When I communicate with friends in Canada I sometimes hear their middle aged tales of continuing to look for a life partner, someone to grow old with after their divorce from number one. On the one hand, this chronic quest for partnership is a human signature and simultaneously compassionate and perplexing. But on the other hand I must wonder why my acquaintances are still looking for a life partner in middle age? Not that it’s too late. No. It’s never too late. But why? They have their homes and their children, their jobs and their hobbies and since pretty much all of us agree nowadays that sex is a natural and healthy adult activity there is little preventing them from being sexually active with whomever they please with impunity and without marriage in today’s society. Didn’t they learn anything from their first youthful forays into the romance market? I have to ask, do they have the stamina for it now and, if they do, where do they get it from? I don’t mean the stamina for physical lovemaking. Middle aged and older people have that. Wink, wink, nudge, nudge. I mean the emotional stamina to venture back onto the battleground of courtship where boys and girls, men and women have a proven propensity for hurting one another unnecessarily. The fact that children are habitually and casually cruel with each other is only the start of it.

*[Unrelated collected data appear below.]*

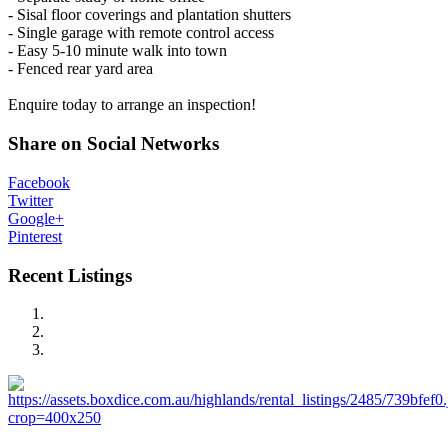
- Sisal floor coverings and plantation shutters
- Single garage with remote control access
- Easy 5-10 minute walk into town
- Fenced rear yard area
Enquire today to arrange an inspection!
Share on Social Networks
Facebook
Twitter
Google+
Pinterest
Recent Listings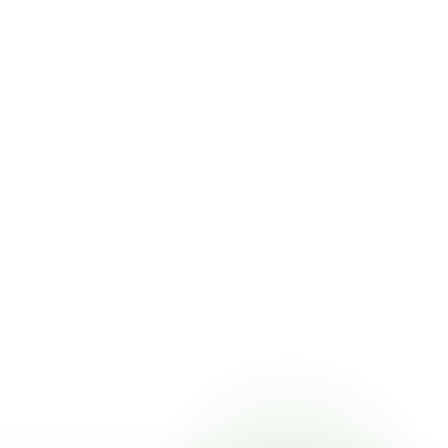
icing online, choose a delivery date that works for you, and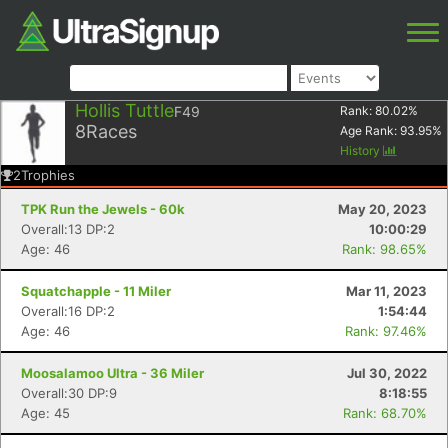
Hollis Tuttle
F49
Rank:
80.02
%
8
Races
Age Rank:
93.95
%
History
2
Trophies
TPK Run the Jewels - 60k
May 20, 2023
Overall:13 DP:2
10:00:29
Age: 46
Rank: 98.65%
Squatchapple - 11 Miler
Mar 11, 2023
Overall:16 DP:2
1:54:44
Age: 46
Rank: 97.46%
Moosalamoo Ultra - 36 Miler
Jul 30, 2022
Overall:30 DP:9
8:18:55
Age: 45
Rank: 68.70%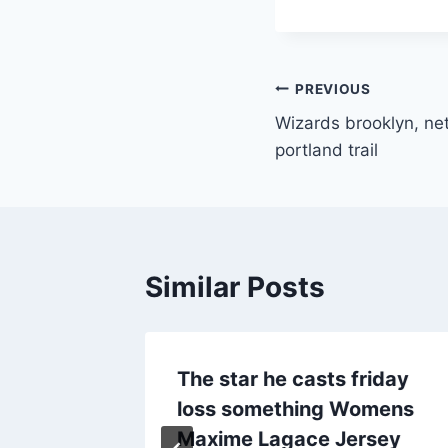
Post
PREVIOUS
Wizards brooklyn, net
navigation
portland trail
Similar Posts
 it
The star he casts friday
racking
loss something Womens
Maxime Lagace Jersey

It seems to me that adolescents and young adults naturally have more stamina for this than their elders, and they are more in need of it, too, because the lives of the young are a wasteland, a graveyard, a slaughterhouse, a blood-splattered midden, a highway of carnage, a train wreck, a purgatory, a charred battlefield, a permanent lost and found, an apocalyptic playground, a psych ward of broken hearts, hurt feelings and other damage inflicted both deliberately and residually. Young adults might look healthy and strong with a radiance of youth and hormones and potential. Are their really any unattractive youths? But in another real sense they are relationship zombies who devour each other, and like vampires they spread their condition among their peers.

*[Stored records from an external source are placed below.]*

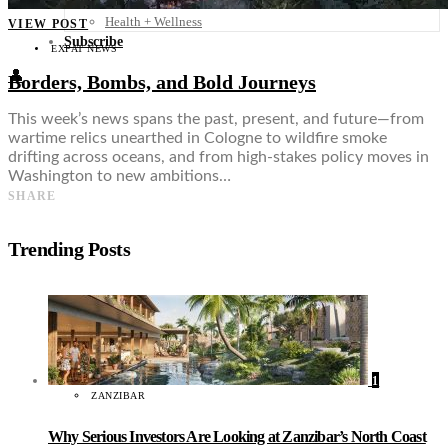
Food + Culture
Health + Wellness
VIEW POST
Subscribe
EXPAT NEWS
👤
Borders, Bombs, and Bold Journeys
This week’s news spans the past, present, and future—from
wartime relics unearthed in Cologne to wildfire smoke
drifting across oceans, and from high-stakes policy moves in
Washington to new ambitions…
SHARE
Trending Posts
1
ZANZIBAR
Why Serious Investors Are Looking at Zanzibar’s North Coast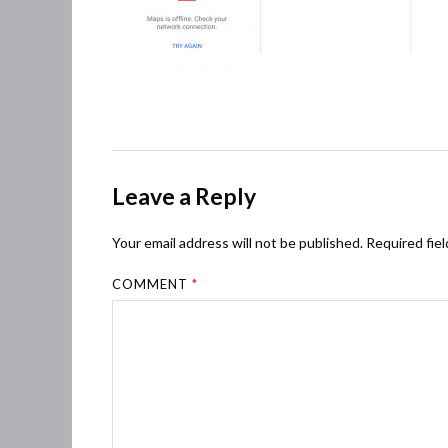
Leave a Reply
Your email address will not be published.
Required fie
COMMENT
*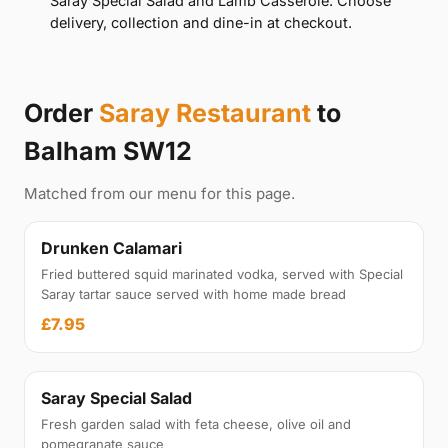
Saray Special Salad and Lamb Casserole. Choose
delivery, collection and dine-in at checkout.
Order
Saray Restaurant
to
Balham SW12
Matched from our menu for this page.
Drunken Calamari
Fried buttered squid marinated vodka, served with Special
Saray tartar sauce served with home made bread
£7.95
Saray Special Salad
Fresh garden salad with feta cheese, olive oil and
pomegranate sauce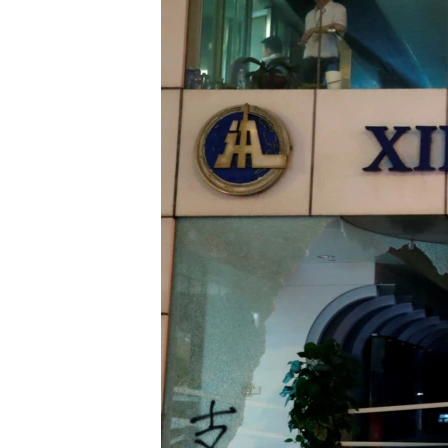
ENVIRONMENT AND HEALTH
IDEALS AND INSTITUTIONS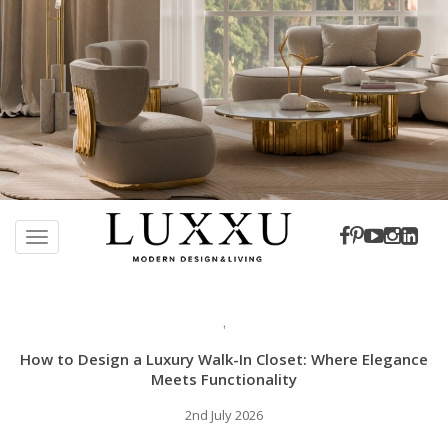
S
k
TOGGLE NAVIGATION
i
p
t
,
o
m
How to Design a Luxury Walk-In Closet: Where Elegance
a
Meets Functionality
i
2nd July 2026
n
c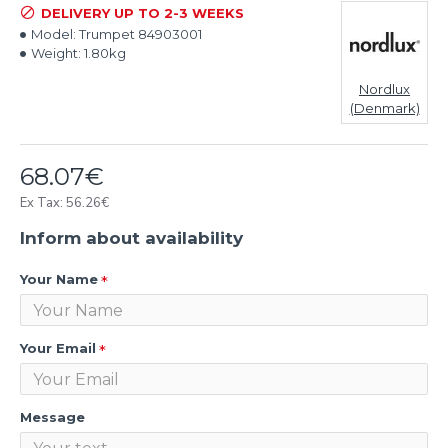
DELIVERY UP TO 2-3 WEEKS
Model:
Trumpet 84903001
Weight:
1.80kg
Nordlux
(Denmark)
68.07€
Ex Tax: 56.26€
Inform about availability
Your Name
Your Email
Message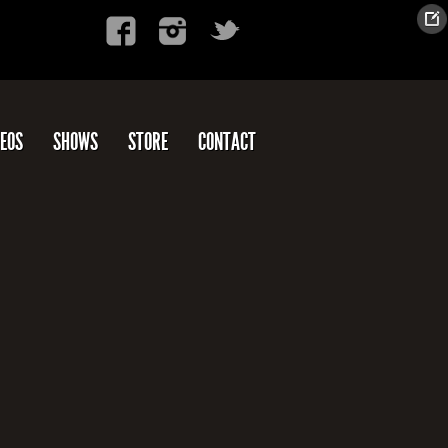
DEOS
SHOWS
STORE
CONTACT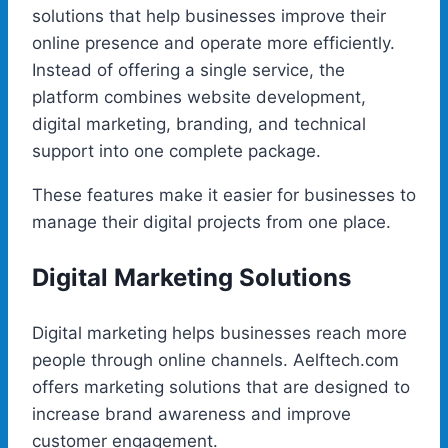
solutions that help businesses improve their
online presence and operate more efficiently.
Instead of offering a single service, the
platform combines website development,
digital marketing, branding, and technical
support into one complete package.
These features make it easier for businesses to
manage their digital projects from one place.
Digital Marketing Solutions
Digital marketing helps businesses reach more
people through online channels. Aelftech.com
offers marketing solutions that are designed to
increase brand awareness and improve
customer engagement.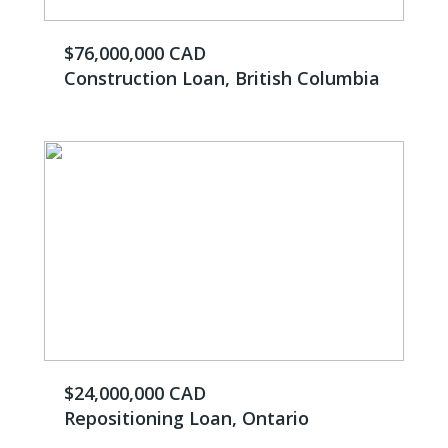
$76,000,000 CAD
Construction Loan, British Columbia
$24,000,000 CAD
Repositioning Loan, Ontario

Of course, youths lack experience. When you grow close to another person and open yourself to him/her more and more the feelings are wonderful. It’s love heroin. But that degree of closeness is the seed for terrible emotional ills if/when it all goes to hell. Parents who do have the experience and ought to know better in these matters are little help to their youngsters because they don’t know how to instruct/inform them, or they hesitate to broach the matter, or they resist that kind of intrusion into their children’s increasingly private lives. And for their part, young people are not prone to listen to them anyway. Neither are they prone to imagine their parents as romantic or sexual people. So the kids have to discover things and make things up as they go along as if they were the first ones in human history ever to discover - or invent - love, or experience yearning and then suffer because of it. Isn’t that always the way of it? I dearly wish when I was a youngster that adults would have counseled us more how to be careful with each other, gentle and respectful in our nascent relationships. Most importantly, how do you break up with a person? And when it comes to that, what do you do next? I grew up in an all-boy family with the emotional depth of a block of wood. Soft wood, as it turns out. But I am trying with my two children - a girl smack-dab in the danger zone, and a boy about to enter it.